Exercise requirements:
Scan the entries below and return each line that contains "server".

::::

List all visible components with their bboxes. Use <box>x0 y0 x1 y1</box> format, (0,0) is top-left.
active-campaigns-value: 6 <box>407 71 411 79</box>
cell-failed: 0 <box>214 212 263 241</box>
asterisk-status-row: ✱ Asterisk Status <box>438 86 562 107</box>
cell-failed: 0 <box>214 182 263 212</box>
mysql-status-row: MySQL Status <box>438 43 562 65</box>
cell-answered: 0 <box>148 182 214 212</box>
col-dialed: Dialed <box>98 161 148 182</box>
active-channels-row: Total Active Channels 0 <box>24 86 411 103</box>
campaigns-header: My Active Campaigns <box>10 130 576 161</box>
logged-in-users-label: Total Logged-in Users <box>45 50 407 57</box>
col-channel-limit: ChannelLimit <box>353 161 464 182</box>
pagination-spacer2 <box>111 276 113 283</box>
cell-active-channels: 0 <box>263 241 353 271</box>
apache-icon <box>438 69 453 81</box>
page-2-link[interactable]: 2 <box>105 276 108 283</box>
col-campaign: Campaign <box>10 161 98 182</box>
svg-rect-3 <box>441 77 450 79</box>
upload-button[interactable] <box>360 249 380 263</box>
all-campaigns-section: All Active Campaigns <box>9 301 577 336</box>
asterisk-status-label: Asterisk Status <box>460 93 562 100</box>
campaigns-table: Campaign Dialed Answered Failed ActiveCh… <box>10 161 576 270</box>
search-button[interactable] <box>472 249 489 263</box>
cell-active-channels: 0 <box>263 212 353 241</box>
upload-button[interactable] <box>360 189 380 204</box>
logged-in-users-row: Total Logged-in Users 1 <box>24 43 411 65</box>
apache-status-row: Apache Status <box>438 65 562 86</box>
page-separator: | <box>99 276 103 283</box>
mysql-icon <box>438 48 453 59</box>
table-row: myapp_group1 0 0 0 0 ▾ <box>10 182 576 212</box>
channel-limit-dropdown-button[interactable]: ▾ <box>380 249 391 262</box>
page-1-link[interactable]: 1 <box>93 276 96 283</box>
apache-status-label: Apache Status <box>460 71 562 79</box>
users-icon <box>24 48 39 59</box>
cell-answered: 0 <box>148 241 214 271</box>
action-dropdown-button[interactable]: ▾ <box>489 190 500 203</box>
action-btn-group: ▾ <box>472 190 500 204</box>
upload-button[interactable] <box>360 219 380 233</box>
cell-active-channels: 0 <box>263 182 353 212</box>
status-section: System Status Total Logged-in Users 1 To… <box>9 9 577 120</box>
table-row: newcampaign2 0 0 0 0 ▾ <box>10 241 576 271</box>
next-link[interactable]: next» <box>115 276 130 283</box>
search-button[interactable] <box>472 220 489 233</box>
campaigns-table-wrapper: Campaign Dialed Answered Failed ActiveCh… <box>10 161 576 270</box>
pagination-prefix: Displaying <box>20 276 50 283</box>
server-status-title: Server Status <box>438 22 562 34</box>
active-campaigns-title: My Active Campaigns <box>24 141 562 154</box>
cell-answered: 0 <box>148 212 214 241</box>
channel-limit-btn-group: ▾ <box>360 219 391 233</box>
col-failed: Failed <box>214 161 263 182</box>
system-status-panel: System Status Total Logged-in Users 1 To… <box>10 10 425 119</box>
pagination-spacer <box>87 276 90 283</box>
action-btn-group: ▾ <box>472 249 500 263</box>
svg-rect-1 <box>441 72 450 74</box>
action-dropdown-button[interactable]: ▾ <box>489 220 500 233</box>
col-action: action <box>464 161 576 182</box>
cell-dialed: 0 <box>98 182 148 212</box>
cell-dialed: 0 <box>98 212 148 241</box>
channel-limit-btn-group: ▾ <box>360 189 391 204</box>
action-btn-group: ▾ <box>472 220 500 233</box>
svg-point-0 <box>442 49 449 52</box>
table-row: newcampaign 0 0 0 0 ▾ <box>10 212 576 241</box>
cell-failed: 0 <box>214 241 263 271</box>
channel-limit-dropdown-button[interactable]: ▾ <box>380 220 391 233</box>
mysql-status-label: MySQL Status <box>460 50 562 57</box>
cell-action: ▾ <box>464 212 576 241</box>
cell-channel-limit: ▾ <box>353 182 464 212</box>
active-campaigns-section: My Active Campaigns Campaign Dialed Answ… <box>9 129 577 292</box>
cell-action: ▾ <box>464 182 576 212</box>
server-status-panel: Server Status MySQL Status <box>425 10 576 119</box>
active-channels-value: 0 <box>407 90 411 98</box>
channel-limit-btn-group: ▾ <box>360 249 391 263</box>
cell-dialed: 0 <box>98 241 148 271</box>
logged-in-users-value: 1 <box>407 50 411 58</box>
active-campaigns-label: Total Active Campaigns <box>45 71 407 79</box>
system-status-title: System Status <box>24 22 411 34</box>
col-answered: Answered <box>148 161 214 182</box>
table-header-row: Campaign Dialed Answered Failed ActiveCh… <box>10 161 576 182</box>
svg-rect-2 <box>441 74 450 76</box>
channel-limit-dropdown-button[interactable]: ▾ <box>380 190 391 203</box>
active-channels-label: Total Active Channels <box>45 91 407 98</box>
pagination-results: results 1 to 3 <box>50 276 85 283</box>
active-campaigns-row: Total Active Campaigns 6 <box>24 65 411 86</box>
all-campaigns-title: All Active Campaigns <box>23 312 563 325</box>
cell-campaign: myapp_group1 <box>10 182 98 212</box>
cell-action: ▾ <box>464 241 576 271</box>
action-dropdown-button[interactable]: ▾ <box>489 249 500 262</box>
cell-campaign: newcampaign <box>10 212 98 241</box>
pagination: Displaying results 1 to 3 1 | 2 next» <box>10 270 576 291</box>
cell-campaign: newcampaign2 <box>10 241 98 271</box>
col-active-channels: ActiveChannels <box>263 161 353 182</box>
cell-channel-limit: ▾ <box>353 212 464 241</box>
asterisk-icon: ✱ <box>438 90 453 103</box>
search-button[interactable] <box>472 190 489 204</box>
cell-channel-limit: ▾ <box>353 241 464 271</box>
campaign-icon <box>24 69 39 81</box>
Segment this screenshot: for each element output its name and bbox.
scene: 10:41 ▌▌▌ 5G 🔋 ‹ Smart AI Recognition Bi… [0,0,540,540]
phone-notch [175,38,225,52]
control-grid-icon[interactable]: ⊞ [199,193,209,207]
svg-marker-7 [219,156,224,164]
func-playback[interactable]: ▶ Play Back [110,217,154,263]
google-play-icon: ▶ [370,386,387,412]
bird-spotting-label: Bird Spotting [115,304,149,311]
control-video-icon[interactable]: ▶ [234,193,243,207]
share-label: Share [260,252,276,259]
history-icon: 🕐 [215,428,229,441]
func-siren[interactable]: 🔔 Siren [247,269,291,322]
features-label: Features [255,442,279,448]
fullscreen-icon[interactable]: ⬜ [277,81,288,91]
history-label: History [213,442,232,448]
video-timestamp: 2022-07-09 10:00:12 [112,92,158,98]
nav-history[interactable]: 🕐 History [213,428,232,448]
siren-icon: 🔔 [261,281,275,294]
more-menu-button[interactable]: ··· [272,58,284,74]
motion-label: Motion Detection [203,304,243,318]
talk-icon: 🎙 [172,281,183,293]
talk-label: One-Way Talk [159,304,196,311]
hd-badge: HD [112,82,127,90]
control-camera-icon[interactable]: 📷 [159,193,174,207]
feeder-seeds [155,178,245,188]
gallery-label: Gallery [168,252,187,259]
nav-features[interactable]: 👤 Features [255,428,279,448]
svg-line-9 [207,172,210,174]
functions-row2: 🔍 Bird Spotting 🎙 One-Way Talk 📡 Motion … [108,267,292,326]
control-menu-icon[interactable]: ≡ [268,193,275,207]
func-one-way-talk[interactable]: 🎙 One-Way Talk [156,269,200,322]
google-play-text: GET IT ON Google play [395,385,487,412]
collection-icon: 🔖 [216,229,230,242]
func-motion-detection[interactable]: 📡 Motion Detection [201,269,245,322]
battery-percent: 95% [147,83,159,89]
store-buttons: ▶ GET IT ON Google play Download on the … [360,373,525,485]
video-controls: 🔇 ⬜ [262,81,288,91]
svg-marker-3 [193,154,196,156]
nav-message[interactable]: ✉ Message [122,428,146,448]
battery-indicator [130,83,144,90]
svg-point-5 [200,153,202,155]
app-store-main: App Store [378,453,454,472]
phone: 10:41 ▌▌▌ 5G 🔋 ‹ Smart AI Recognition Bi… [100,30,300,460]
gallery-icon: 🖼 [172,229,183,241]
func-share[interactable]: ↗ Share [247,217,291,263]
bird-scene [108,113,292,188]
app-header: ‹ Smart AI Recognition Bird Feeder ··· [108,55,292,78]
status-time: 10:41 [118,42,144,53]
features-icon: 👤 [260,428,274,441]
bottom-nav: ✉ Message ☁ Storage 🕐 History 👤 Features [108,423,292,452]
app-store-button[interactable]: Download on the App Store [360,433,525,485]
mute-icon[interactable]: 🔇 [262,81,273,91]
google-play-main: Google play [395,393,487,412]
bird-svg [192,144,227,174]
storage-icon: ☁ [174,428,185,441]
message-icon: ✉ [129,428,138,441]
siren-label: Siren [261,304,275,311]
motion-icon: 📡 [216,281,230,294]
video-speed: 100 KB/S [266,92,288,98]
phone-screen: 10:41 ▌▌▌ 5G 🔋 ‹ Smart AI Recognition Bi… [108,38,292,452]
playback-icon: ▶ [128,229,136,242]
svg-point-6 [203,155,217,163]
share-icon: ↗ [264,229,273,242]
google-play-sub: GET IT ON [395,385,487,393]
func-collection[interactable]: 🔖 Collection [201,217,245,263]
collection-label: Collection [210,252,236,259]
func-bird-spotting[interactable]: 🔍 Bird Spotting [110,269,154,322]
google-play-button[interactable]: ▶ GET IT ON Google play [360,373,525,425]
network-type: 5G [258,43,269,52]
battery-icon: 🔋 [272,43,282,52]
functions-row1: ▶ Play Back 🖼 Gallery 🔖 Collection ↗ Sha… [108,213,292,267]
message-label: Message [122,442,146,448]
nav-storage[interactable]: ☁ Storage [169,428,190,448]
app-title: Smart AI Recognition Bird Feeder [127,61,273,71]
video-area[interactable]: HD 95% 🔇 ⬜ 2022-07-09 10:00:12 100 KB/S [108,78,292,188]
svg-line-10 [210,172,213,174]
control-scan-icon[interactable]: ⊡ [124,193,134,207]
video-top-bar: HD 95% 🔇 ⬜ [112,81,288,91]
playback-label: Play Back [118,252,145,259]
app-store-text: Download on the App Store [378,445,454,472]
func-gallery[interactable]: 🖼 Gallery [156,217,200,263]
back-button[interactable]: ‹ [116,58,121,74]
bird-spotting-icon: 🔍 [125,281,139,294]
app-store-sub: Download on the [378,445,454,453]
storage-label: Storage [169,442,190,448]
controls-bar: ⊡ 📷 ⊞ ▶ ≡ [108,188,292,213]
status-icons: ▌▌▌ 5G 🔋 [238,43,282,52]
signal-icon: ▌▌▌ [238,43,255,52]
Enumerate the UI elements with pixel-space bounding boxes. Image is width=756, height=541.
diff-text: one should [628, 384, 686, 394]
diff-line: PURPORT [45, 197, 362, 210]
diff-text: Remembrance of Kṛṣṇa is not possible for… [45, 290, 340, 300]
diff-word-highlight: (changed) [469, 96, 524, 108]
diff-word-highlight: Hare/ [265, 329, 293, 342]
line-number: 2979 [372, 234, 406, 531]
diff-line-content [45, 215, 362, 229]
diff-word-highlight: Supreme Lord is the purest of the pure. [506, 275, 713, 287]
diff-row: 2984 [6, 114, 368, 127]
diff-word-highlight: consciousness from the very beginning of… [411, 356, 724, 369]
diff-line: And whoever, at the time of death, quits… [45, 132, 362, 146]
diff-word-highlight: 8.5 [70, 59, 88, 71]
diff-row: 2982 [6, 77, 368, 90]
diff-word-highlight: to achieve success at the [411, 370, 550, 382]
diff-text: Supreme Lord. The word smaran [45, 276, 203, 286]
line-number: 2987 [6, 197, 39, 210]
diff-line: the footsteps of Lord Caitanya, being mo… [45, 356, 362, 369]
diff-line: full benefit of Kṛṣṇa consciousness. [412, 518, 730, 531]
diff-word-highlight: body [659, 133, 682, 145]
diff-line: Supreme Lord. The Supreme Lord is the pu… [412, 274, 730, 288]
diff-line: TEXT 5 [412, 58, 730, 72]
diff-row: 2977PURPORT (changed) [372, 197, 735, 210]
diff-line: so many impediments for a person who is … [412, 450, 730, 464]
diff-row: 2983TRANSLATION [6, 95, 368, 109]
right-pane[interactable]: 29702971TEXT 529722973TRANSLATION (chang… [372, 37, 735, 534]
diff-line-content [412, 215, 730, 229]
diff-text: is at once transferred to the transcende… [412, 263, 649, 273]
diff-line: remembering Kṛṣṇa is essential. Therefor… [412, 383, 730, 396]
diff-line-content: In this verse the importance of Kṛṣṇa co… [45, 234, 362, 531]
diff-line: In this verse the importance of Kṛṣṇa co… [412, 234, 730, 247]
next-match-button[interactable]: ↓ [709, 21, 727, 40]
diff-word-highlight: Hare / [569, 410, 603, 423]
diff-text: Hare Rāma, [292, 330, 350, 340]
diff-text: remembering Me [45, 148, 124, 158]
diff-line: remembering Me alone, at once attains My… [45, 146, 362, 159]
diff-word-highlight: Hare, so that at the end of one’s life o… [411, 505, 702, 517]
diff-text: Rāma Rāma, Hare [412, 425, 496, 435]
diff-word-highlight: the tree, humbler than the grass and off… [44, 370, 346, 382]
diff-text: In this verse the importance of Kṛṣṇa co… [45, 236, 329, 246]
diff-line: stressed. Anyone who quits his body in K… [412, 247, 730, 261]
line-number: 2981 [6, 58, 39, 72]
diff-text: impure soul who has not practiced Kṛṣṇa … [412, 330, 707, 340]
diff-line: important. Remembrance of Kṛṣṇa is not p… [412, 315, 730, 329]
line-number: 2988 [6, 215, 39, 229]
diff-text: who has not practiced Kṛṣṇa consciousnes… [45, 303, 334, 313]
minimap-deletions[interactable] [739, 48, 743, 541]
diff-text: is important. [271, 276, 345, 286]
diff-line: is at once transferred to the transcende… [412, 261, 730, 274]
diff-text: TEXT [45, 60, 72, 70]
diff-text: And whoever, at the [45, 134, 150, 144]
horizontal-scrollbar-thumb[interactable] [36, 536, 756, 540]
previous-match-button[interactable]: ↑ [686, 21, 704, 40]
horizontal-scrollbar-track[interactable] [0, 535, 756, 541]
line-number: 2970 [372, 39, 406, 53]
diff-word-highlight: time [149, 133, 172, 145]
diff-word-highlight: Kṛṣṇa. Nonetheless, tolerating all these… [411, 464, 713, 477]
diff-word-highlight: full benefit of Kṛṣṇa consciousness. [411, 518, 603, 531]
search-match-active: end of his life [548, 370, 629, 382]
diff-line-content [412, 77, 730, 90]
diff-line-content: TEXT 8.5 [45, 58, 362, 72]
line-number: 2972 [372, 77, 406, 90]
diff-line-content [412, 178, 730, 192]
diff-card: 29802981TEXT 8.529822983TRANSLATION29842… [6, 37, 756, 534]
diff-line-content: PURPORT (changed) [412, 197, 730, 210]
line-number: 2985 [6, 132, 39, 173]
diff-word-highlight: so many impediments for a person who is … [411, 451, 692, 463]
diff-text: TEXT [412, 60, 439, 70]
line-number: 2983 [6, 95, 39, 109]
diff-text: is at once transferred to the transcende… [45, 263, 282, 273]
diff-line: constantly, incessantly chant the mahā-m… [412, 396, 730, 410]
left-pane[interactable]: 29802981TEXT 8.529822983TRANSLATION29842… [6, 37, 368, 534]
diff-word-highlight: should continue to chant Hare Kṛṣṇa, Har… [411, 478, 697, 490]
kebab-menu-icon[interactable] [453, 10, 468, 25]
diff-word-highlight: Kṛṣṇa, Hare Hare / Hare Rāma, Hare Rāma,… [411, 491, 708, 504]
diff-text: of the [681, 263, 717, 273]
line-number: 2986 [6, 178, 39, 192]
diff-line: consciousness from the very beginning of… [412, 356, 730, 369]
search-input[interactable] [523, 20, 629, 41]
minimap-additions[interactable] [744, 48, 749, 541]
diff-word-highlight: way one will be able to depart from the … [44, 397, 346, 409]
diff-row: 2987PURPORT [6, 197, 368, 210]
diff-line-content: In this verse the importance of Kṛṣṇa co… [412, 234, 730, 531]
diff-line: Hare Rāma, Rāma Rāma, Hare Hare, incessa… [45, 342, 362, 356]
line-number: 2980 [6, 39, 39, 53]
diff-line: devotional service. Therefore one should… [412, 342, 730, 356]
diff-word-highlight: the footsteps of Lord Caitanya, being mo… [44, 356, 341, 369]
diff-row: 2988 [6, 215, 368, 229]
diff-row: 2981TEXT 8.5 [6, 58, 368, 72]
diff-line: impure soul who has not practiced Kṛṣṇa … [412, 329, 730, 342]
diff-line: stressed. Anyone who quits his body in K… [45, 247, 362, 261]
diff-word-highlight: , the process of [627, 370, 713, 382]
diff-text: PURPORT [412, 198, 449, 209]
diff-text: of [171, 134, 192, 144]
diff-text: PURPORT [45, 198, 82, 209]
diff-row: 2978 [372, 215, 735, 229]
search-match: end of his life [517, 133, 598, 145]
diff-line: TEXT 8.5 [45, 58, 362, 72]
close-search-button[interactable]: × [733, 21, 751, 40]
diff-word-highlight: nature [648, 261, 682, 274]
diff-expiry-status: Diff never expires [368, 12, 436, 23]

::::

Output for this exercise:
server-status-title: Server Status <box>438 22 562 34</box>
server-status-panel: Server Status MySQL Status <box>425 10 576 119</box>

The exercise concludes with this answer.